General Instructions
To do each example, just click the Submit
button.
You do not have to type in any R instructions or specify a dataset.
That's already done for you.
Theory
The parametric bootstrap, like the name says, simulates from the parametric
model. We say bootstrap
rather than simulation
because the
former term recognizes that we are doing the wrong thing (simulating
under the distribution indicated by our parameter estimate rather than
under the true unknown distribution).
Like the nonparametric bootstrap, there are presumably many different ways to construct parametric bootstrap confidence intervals, although the literature on the subject is thin (the nonparametric bootstrap gets most of the literature).
But we just illustrate one method: the parametric analog of nonparametric bootstrap t confidence intervals.
Practice
We are going to do a logistic regression example.
The response variable in this problem kyphosis
is categorical with values present
or absent
which we model as independent but not identically distributed
Bernoulli random variables.
Kyphosis is a misalignment of the spine. The data are on 83 laminectomy
(a surgical procedure involving the spine) patients. The predictor variables
are age
and age^2
(that is, a quadratic function
of age), number
of vertebrae involved in the surgery
and start
the vertebra number of the first vertebra involved.

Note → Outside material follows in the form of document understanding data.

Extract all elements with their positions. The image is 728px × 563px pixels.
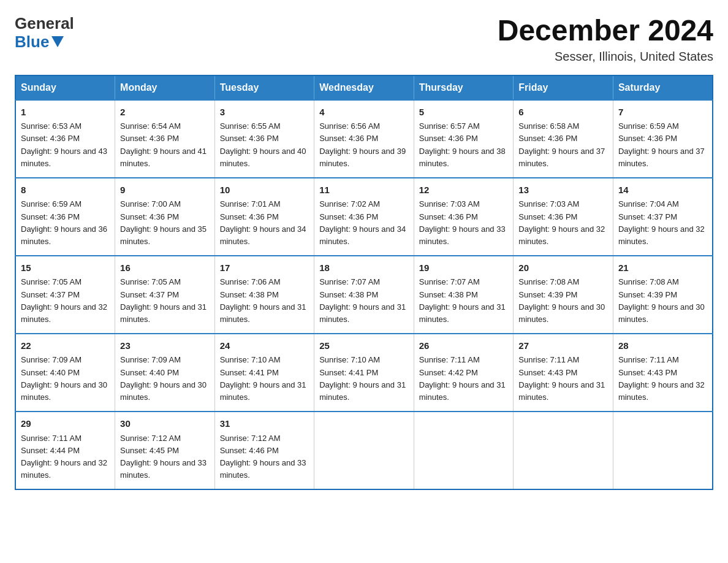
day-info: Sunrise: 7:12 AMSunset: 4:46 PMDaylight:… — [220, 434, 306, 480]
day-cell-15: 15Sunrise: 7:05 AMSunset: 4:37 PMDayligh… — [15, 256, 115, 334]
day-number: 14 — [618, 183, 707, 197]
day-header-friday: Friday — [514, 75, 613, 100]
day-number: 30 — [120, 417, 210, 431]
day-cell-28: 28Sunrise: 7:11 AMSunset: 4:43 PMDayligh… — [613, 334, 713, 412]
day-number: 9 — [120, 183, 210, 197]
empty-cell — [414, 412, 514, 489]
day-number: 27 — [518, 339, 608, 353]
day-cell-2: 2Sunrise: 6:54 AMSunset: 4:36 PMDaylight… — [115, 100, 215, 178]
day-cell-19: 19Sunrise: 7:07 AMSunset: 4:38 PMDayligh… — [414, 256, 514, 334]
day-info: Sunrise: 6:57 AMSunset: 4:36 PMDaylight:… — [419, 121, 506, 167]
day-header-sunday: Sunday — [15, 75, 115, 100]
day-cell-27: 27Sunrise: 7:11 AMSunset: 4:43 PMDayligh… — [514, 334, 613, 412]
day-cell-31: 31Sunrise: 7:12 AMSunset: 4:46 PMDayligh… — [214, 412, 314, 489]
day-info: Sunrise: 7:09 AMSunset: 4:40 PMDaylight:… — [21, 355, 107, 401]
day-number: 28 — [618, 339, 707, 353]
logo-blue-text: Blue — [15, 33, 64, 52]
day-number: 12 — [419, 183, 509, 197]
day-info: Sunrise: 6:59 AMSunset: 4:36 PMDaylight:… — [21, 199, 107, 245]
day-number: 19 — [419, 261, 509, 275]
day-info: Sunrise: 7:05 AMSunset: 4:37 PMDaylight:… — [21, 277, 107, 323]
week-row-3: 15Sunrise: 7:05 AMSunset: 4:37 PMDayligh… — [15, 256, 713, 334]
title-section: December 2024 Sesser, Illinois, United S… — [498, 15, 713, 64]
week-row-1: 1Sunrise: 6:53 AMSunset: 4:36 PMDaylight… — [15, 100, 713, 178]
day-cell-4: 4Sunrise: 6:56 AMSunset: 4:36 PMDaylight… — [314, 100, 414, 178]
day-cell-23: 23Sunrise: 7:09 AMSunset: 4:40 PMDayligh… — [115, 334, 215, 412]
day-cell-30: 30Sunrise: 7:12 AMSunset: 4:45 PMDayligh… — [115, 412, 215, 489]
day-number: 29 — [21, 417, 110, 431]
day-cell-24: 24Sunrise: 7:10 AMSunset: 4:41 PMDayligh… — [214, 334, 314, 412]
day-cell-1: 1Sunrise: 6:53 AMSunset: 4:36 PMDaylight… — [15, 100, 115, 178]
day-number: 7 — [618, 105, 707, 120]
day-info: Sunrise: 6:56 AMSunset: 4:36 PMDaylight:… — [319, 121, 406, 167]
day-number: 10 — [220, 183, 309, 197]
day-cell-20: 20Sunrise: 7:08 AMSunset: 4:39 PMDayligh… — [514, 256, 613, 334]
day-number: 4 — [319, 105, 409, 120]
day-info: Sunrise: 6:55 AMSunset: 4:36 PMDaylight:… — [220, 121, 306, 167]
day-number: 13 — [518, 183, 608, 197]
day-header-monday: Monday — [115, 75, 215, 100]
day-info: Sunrise: 7:00 AMSunset: 4:36 PMDaylight:… — [120, 199, 207, 245]
day-number: 1 — [21, 105, 110, 120]
day-number: 31 — [220, 417, 309, 431]
day-info: Sunrise: 7:04 AMSunset: 4:37 PMDaylight:… — [618, 199, 705, 245]
day-info: Sunrise: 7:01 AMSunset: 4:36 PMDaylight:… — [220, 199, 306, 245]
day-number: 8 — [21, 183, 110, 197]
day-info: Sunrise: 6:53 AMSunset: 4:36 PMDaylight:… — [21, 121, 107, 167]
day-cell-11: 11Sunrise: 7:02 AMSunset: 4:36 PMDayligh… — [314, 178, 414, 256]
day-number: 21 — [618, 261, 707, 275]
day-cell-12: 12Sunrise: 7:03 AMSunset: 4:36 PMDayligh… — [414, 178, 514, 256]
day-number: 16 — [120, 261, 210, 275]
day-number: 18 — [319, 261, 409, 275]
day-cell-3: 3Sunrise: 6:55 AMSunset: 4:36 PMDaylight… — [214, 100, 314, 178]
logo: General Blue — [15, 15, 74, 52]
empty-cell — [314, 412, 414, 489]
day-header-wednesday: Wednesday — [314, 75, 414, 100]
day-info: Sunrise: 7:12 AMSunset: 4:45 PMDaylight:… — [120, 434, 207, 480]
day-number: 17 — [220, 261, 309, 275]
day-cell-29: 29Sunrise: 7:11 AMSunset: 4:44 PMDayligh… — [15, 412, 115, 489]
day-number: 15 — [21, 261, 110, 275]
location-text: Sesser, Illinois, United States — [498, 50, 713, 64]
day-info: Sunrise: 7:11 AMSunset: 4:42 PMDaylight:… — [419, 355, 506, 401]
day-cell-17: 17Sunrise: 7:06 AMSunset: 4:38 PMDayligh… — [214, 256, 314, 334]
day-info: Sunrise: 7:02 AMSunset: 4:36 PMDaylight:… — [319, 199, 406, 245]
week-row-5: 29Sunrise: 7:11 AMSunset: 4:44 PMDayligh… — [15, 412, 713, 489]
day-number: 25 — [319, 339, 409, 353]
logo-general-text: General — [15, 15, 74, 33]
day-cell-5: 5Sunrise: 6:57 AMSunset: 4:36 PMDaylight… — [414, 100, 514, 178]
empty-cell — [514, 412, 613, 489]
empty-cell — [613, 412, 713, 489]
day-info: Sunrise: 6:58 AMSunset: 4:36 PMDaylight:… — [518, 121, 605, 167]
day-header-thursday: Thursday — [414, 75, 514, 100]
day-cell-13: 13Sunrise: 7:03 AMSunset: 4:36 PMDayligh… — [514, 178, 613, 256]
day-cell-8: 8Sunrise: 6:59 AMSunset: 4:36 PMDaylight… — [15, 178, 115, 256]
day-cell-9: 9Sunrise: 7:00 AMSunset: 4:36 PMDaylight… — [115, 178, 215, 256]
day-info: Sunrise: 6:59 AMSunset: 4:36 PMDaylight:… — [618, 121, 705, 167]
day-header-tuesday: Tuesday — [214, 75, 314, 100]
page-header: General Blue December 2024 Sesser, Illin… — [15, 15, 713, 64]
week-row-4: 22Sunrise: 7:09 AMSunset: 4:40 PMDayligh… — [15, 334, 713, 412]
day-info: Sunrise: 7:03 AMSunset: 4:36 PMDaylight:… — [518, 199, 605, 245]
day-info: Sunrise: 7:03 AMSunset: 4:36 PMDaylight:… — [419, 199, 506, 245]
day-cell-16: 16Sunrise: 7:05 AMSunset: 4:37 PMDayligh… — [115, 256, 215, 334]
day-info: Sunrise: 7:05 AMSunset: 4:37 PMDaylight:… — [120, 277, 207, 323]
week-row-2: 8Sunrise: 6:59 AMSunset: 4:36 PMDaylight… — [15, 178, 713, 256]
day-cell-21: 21Sunrise: 7:08 AMSunset: 4:39 PMDayligh… — [613, 256, 713, 334]
month-title: December 2024 — [498, 15, 713, 47]
day-number: 23 — [120, 339, 210, 353]
day-cell-14: 14Sunrise: 7:04 AMSunset: 4:37 PMDayligh… — [613, 178, 713, 256]
day-number: 20 — [518, 261, 608, 275]
day-number: 22 — [21, 339, 110, 353]
day-info: Sunrise: 7:10 AMSunset: 4:41 PMDaylight:… — [220, 355, 306, 401]
day-cell-22: 22Sunrise: 7:09 AMSunset: 4:40 PMDayligh… — [15, 334, 115, 412]
day-cell-10: 10Sunrise: 7:01 AMSunset: 4:36 PMDayligh… — [214, 178, 314, 256]
calendar-table: SundayMondayTuesdayWednesdayThursdayFrid… — [15, 75, 713, 490]
day-info: Sunrise: 7:06 AMSunset: 4:38 PMDaylight:… — [220, 277, 306, 323]
day-number: 24 — [220, 339, 309, 353]
day-cell-7: 7Sunrise: 6:59 AMSunset: 4:36 PMDaylight… — [613, 100, 713, 178]
day-number: 5 — [419, 105, 509, 120]
day-cell-6: 6Sunrise: 6:58 AMSunset: 4:36 PMDaylight… — [514, 100, 613, 178]
day-info: Sunrise: 7:10 AMSunset: 4:41 PMDaylight:… — [319, 355, 406, 401]
day-number: 26 — [419, 339, 509, 353]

The response is presence or absence of kyphosis after the surgery
(and perhaps caused by it).
Comments
- The command
pred <- predict(out2, type = "response")
estimates the mean value parameter vector. - The command
kyphosis.star <- rbinom(n, 1, pred)
simulates new Bernoulli data with mean value parameter vector. That's what the parametric bootstrap requires. - We save both the bootstrap values of the estimator and its standard error.
-
Then we make the bootstrap analog of the asymptotically pivotal (asymptotically
standard normal) quantity
(theta.hat - theta) / se.theta.hat
. -
The warnings show that we are actually far from asymptopia. In some bootstrap
samples we have MLE
at infinity
(perhaps), and in any case are in trouble with the asymptotics. But we do not throw these out of the bootstrap distribution. They reflect the actual performance of logistic regression for these data and this model. - The histogram shows the sampling distribution of this asymptotically pivotal quantity is not only not standard normal, it is both skewed and biased.
- It just turns out that the bootstrap critical values do not reflect the skewness, but this is only because of the confidence level we chose. They would be very different from plus or minus the same quantity if we chose a 99% confidence level.